Work instructions
Retype the data exactly, from its first line to the line containing "Collections", including both, and skip any picture.

Input data
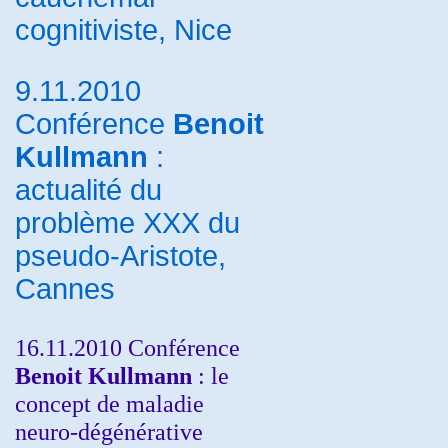
cognitiviste, Nice
9.11.2010
Conférence
Benoit
Kullmann
:
actualité du
problème XXX du
pseudo-Aristote,
Cannes
16.11.2010 Conférence
Benoit Kullmann
: le
concept de maladie
neuro-dégénérative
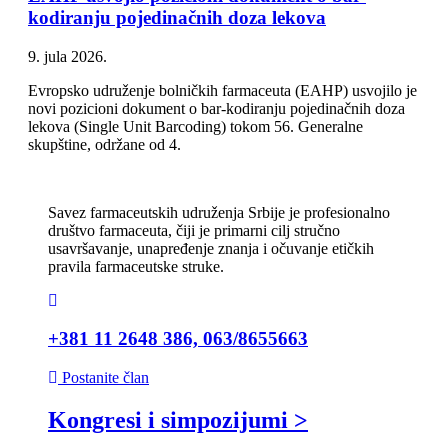
kodiranju pojedinačnih doza lekova
9. jula 2026.
Evropsko udruženje bolničkih farmaceuta (EAHP) usvojilo je
novi pozicioni dokument o bar-kodiranju pojedinačnih doza
lekova (Single Unit Barcoding) tokom 56. Generalne
skupštine, održane od 4.
Savez farmaceutskih udruženja Srbije je profesionalno
društvo farmaceuta, čiji je primarni cilj stručno
usavršavanje, unapređenje znanja i očuvanje etičkih
pravila farmaceutske struke.
+381 11 2648 386, 063/8655663
Postanite član
Kongresi i simpozijumi >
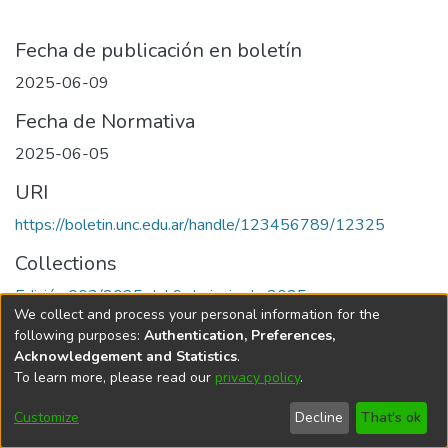
Fecha de publicación en boletín
2025-06-09
Fecha de Normativa
2025-06-05
URI
https://boletin.unc.edu.ar/handle/123456789/12325
Collections
Edición 003/2025 del 9 de junio de 2025
We collect and process your personal information for the
following purposes:
Authentication, Preferences,
Acknowledgement and Statistics
.
To learn more, please read our
privacy policy
.
Universidad Nacional de Córdoba
Customize
Decline
That's ok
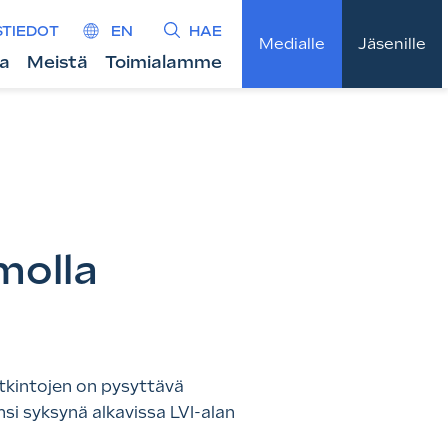
STIEDOT
EN
HAE
Medialle
Jäsenille
ta
Meistä
Toimialamme
molla
tkintojen on pysyttävä
si syksynä alkavissa LVI-alan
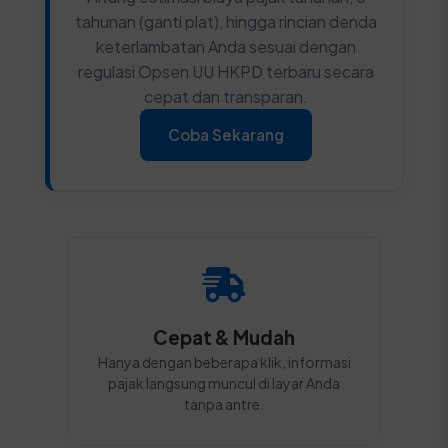
tahunan (ganti plat), hingga rincian denda
keterlambatan Anda sesuai dengan
regulasi Opsen UU HKPD terbaru secara
cepat dan transparan.
Coba Sekarang
Cepat & Mudah
Hanya dengan beberapa klik, informasi
pajak langsung muncul di layar Anda
tanpa antre.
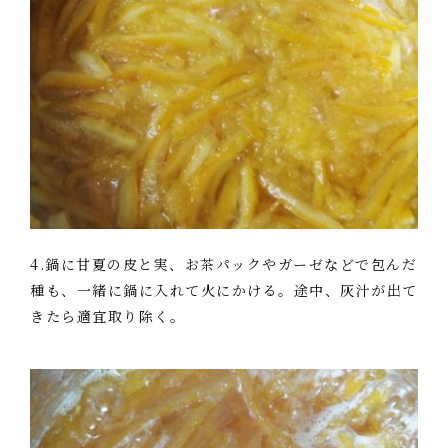
4.鍋に甘夏の皮と実、お茶パックやガーゼなどで包んだ
種も、一緒に鍋に入れて火にかける。途中、灰汁が出て
きたら適宜取り除く。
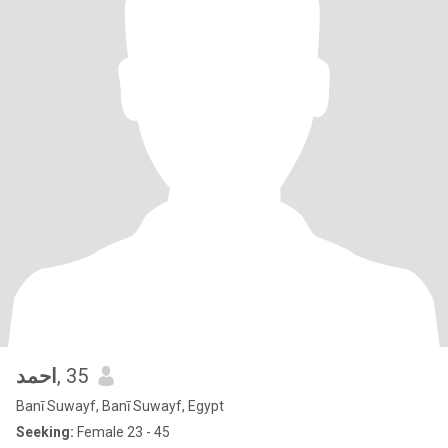
احمد
, 35
Banī Suwayf, Banī Suwayf, Egypt
Seeking:
Female 23 - 45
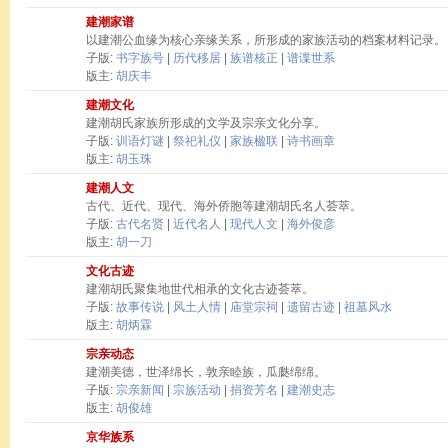
建潮家谱
以建潮公血缘为核心亲缘关系，所形成的家族活动的档案材料记录。
子版:
书字族号
|
历代移居
|
族谱核正
|
谱谍世系
版主:
胡庆丰
建潮文化
建潮胡氏家族所形成的文学及宗亲文化分享。
子版:
训语灯谜
|
祭祀礼仪
|
家族楹联
|
诗书画章
版主:
胡玉珠
建潮人文
古代、近代、现代、海外侨胞等建潮胡氏名人荟萃。
子版:
古代名贤
|
近代名人
|
现代人文
|
海外俊彦
版主:
胡一刀
文化古迹
建潮胡氏聚集地世代相承的文化古迹荟萃。
子版:
故事传说
|
风土人情
|
庙堂宗祠
|
遗留古迹
|
祖墓风水
版主:
胡炳霖
宗亲动态
建潮美德，世泽绵长，敦亲睦族，瓜瓞绵绵。
子版:
宗亲新闻
|
宗族活动
|
捐资芳名
|
建潮史志
版主:
胡俊雄
京华族系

Result for this task
cognitiviste, Nice
9.11.2010
Conférence
Benoit
Kullmann
:
actualité du
problème XXX du
pseudo-Aristote,
Cannes
16.11.2010 Conférence
Benoit Kullmann
: le
concept de maladie
neuro-dégénérative
kodiranju pojedinačnih doza lekova
9. jula 2026.
Evropsko udruženje bolničkih farmaceuta (EAHP) usvojilo je
novi pozicioni dokument o bar-kodiranju pojedinačnih doza
lekova (Single Unit Barcoding) tokom 56. Generalne
skupštine, održane od 4.
Savez farmaceutskih udruženja Srbije je profesionalno
društvo farmaceuta, čiji je primarni cilj stručno
usavršavanje, unapređenje znanja i očuvanje etičkih
pravila farmaceutske struke.
+381 11 2648 386, 063/8655663
Postanite član
Kongresi i simpozijumi >
Fecha de publicación en boletín
2025-06-09
Fecha de Normativa
2025-06-05
URI
https://boletin.unc.edu.ar/handle/123456789/12325
Collections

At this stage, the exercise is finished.